A torn muscle in my left calf has kept us from doing much travelling of late. Before the tear, my girls and I toured Shepherd Wheel, which is quite close to where we live. Kudos to the woman (a volunteer?) we met there because she gave us lots of great information. The wheel makes use of water that's been dammed from the Porter Brook. I took the photo below on Sunday, 15 November 2015 (click on the image for a larger view).
The wheel is 18 ft (5.5 m) in diameter. The large shaft through the wheel sends lots of kinetic energy into the building that's used for various grinding work. It's great watching energy conversions in action!
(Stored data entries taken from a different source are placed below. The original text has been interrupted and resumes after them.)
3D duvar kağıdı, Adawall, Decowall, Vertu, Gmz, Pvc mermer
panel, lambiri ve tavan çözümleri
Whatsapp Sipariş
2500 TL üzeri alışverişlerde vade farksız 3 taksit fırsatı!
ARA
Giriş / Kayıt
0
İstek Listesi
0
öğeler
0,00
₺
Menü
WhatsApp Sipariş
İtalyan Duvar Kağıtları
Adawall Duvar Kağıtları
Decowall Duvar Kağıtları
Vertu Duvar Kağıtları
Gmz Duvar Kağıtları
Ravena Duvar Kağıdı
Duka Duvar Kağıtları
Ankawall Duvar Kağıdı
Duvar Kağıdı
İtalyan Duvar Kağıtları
Walking to Shepherd Wheel took us through Endcliffe Park, which is our wonderful local park. The photo below shows the Porter Brook in Endcliffe Park, downstream from the Shepherd Wheel (click on the image for a larger view).
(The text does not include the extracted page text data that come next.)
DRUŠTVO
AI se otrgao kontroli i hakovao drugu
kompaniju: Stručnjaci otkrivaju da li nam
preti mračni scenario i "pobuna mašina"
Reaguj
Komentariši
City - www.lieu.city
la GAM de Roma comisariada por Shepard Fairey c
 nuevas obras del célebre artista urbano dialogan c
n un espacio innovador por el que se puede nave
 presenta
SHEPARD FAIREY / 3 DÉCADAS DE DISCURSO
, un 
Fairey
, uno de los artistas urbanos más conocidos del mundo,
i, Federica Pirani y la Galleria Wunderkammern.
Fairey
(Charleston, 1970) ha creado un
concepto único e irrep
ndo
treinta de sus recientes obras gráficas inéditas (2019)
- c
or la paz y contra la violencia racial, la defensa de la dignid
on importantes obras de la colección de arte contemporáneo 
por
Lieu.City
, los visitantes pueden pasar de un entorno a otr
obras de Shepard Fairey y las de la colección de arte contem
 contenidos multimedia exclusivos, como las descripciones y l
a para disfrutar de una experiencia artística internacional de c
Wet weather could not distract from the natural beauty in the park.
This past Sunday, which was 6 December 2015, my family visited the 23rd Victorian Christmas Market at Kelham Island Museum. That was a lot of fun! We saw people dressed as Dickens characters, heard great bagpipe music and Christmas songs, and visited many shopping stalls. I couldn't resist getting a fine pint while I was there and a jar of lemon curd to take home. My younger daughter snapped the photo below of some reindeer at the market (click on the image for a larger view).
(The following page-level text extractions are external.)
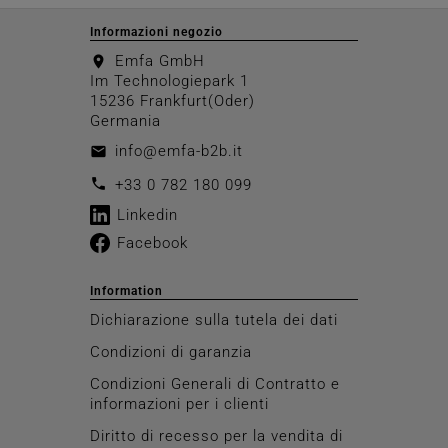
Informazioni negozio
Emfa GmbH
location_on
Im Technologiepark 1
15236 Frankfurt(Oder)
Germania
info@emfa-b2b.it
email
call
+33 0 782 180 099
Linkedin
Facebook
Information
Dichiarazione sulla tutela dei dati
Condizioni di garanzia
Condizioni Generali di Contratto e
informazioni per i clienti
Diritto di recesso per la vendita di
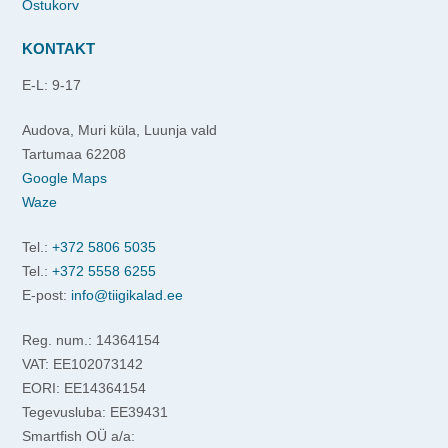
Ostukorv
KONTAKT
E-L: 9-17
Audova, Muri küla, Luunja vald
Tartumaa 62208
Google Maps
Waze
Tel.:
+372 5806 5035
Tel.:
+372 5558 6255
E-post:
info@tiigikalad.ee
Reg. num.: 14364154
VAT: EE102073142
EORI: EE14364154
Tegevusluba: EE39431
Smartfish OÜ a/a:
Some of the fine singers we heard are seen in the photo below (click on the image for a larger view).
It was a fun day to be out with family and denizens of Sheffield as we enjoyed a little holiday cheer.
Sabbatical research continues to stimulate my mind and keep me busy. As a clumsy theoretical physicist who is more comfortable writing code and using a pencil and paper than tinkering in a lab, I am continually amazed by the ingenuity of people with experimental and engineering training. Lots of what we do on a piece of paper takes for granted just how hard it is to build and measure what we're scribbling on that paper. I take great joy in seeing what clever people construct to allow for precise measurements.
I am also enjoying the one hour per week I get to teach. I volunteered to teach one of the second-year tutorials for the physics department. My eight students are great and I enjoy interacting with them each week. They see an enormous amount of material, so much that I wonder if being exposed to that much material is truly effective. Just two days ago, I talked to my students about Lagrange's equations in mechanics, non-inertial forces, the infinite square well in quantum mechanics, and Born's interpretations of the wave function. It's out of this world fun for me because I can yap about many areas of physics, but it's a lot for my students to digest.
Holiday break commences on Saturday, 19 December 2015. Lots of research work to do before then!